Richard Levitte - VMS Whacker wrote:
>
> ben> The weird thing, though, is that the error is wrong. c2l does _not_
> ben> modify its first argument, only the second.
>
> Could be a good thing to check the facts. From des_locl.h:
I did. What I meant is that it doesn't modify what it points to.
> [...]
> #define c2l(c,l) (l =((DES_LONG)(*((c)++))) , \
> l|=((DES_LONG)(*((c)++)))<< 8L, \
> l|=((DES_LONG)(*((c)++)))<<16L, \
> l|=((DES_LONG)(*((c)++)))<<24L)
> [...]
>
> The first argument is definitely being changed. What is weird,
> though, is that des_cblock is basically an array of char, thus making
> in a char pointer, but I assume this is a declaration technicality in
> ANSI C. As it is declared right now ("const des_cblock in"), it
> probably means that in itself is a constant, possibly as well as the
> contents of the array. Unfortunately, I do not have the ANSI C spec.

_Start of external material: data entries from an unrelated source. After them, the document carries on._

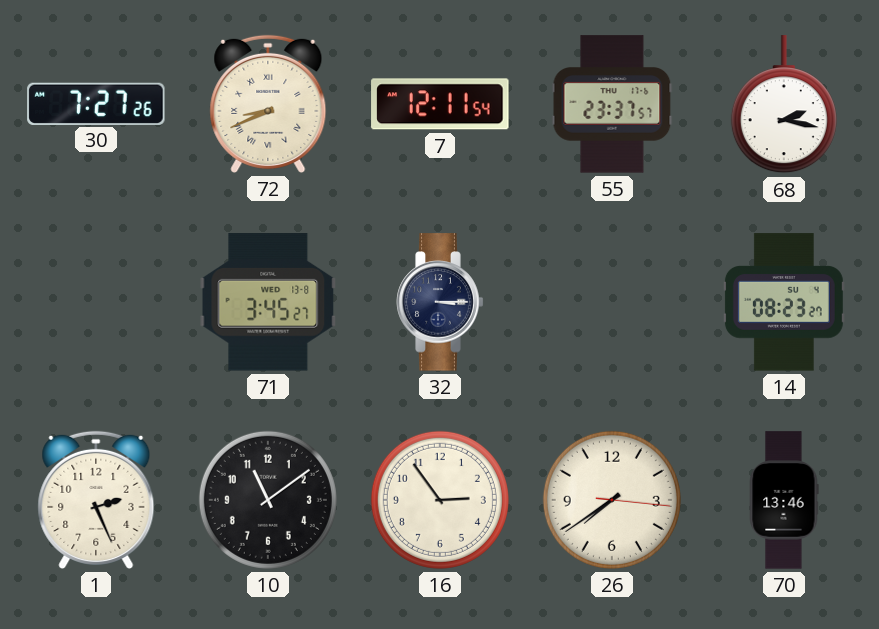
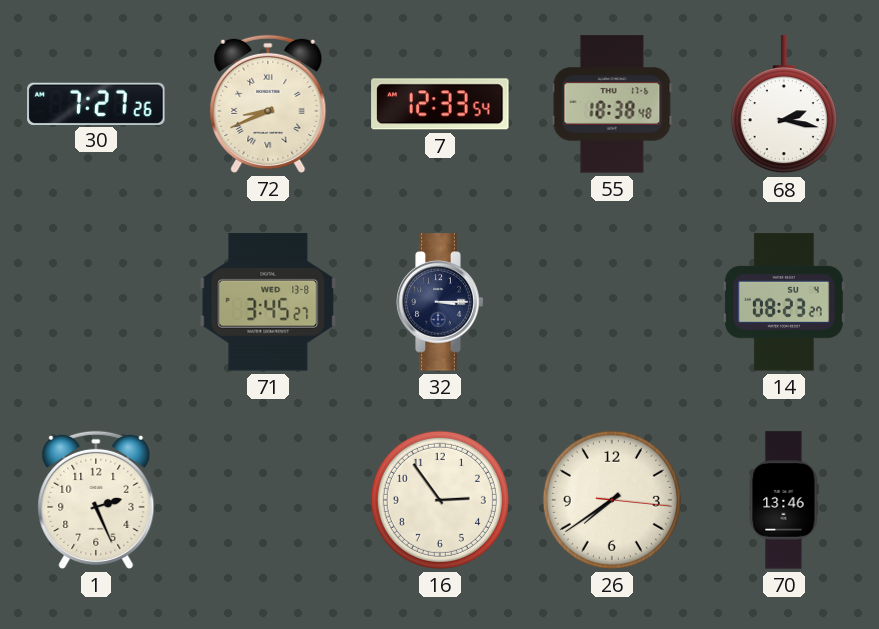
7: 12:11 -> 12:33
55: 23:37 -> 18:38
10: 11:09 -> none
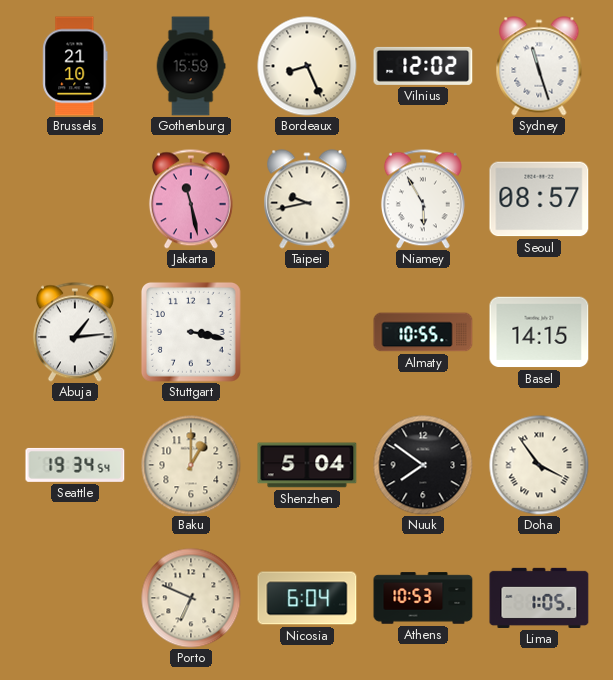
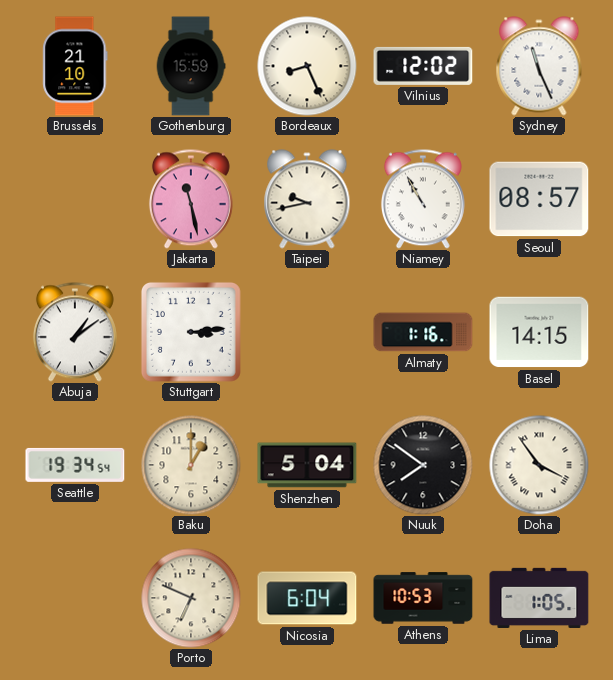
Sydney: 11:27 -> 11:26
Niamey: 5:55 -> 10:55
Abuja: 1:14 -> 1:09
Stuttgart: 3:17 -> 3:14
Almaty: 10:55 -> 1:16
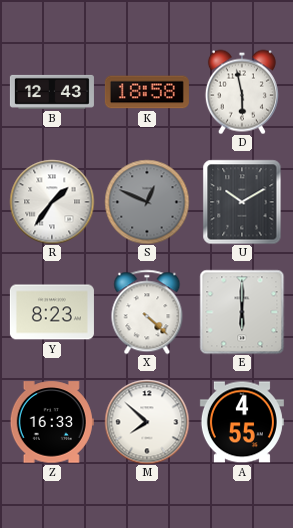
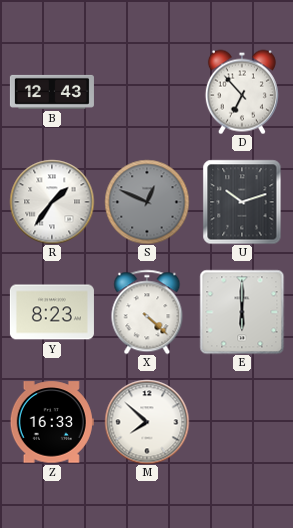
K: 18:58 -> none
D: 5:58 -> 6:53
U: 10:10 -> 10:12
A: 4:55 -> none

> handy, so I can't verify this...
That's what I am now wondering - if you do typographic subsitution, then
c is declared "const char c[8]". Which, in the context, is "const char
*c". But it seems the compiler is taking it as "char * const c". Which
is right?
Cheers,
Ben.
--
http://www.apache-ssl.org/ben.html
"My grandfather once told me that there are two kinds of people: those
who work and those who take the credit. He told me to try to be in the
first group; there was less competition there."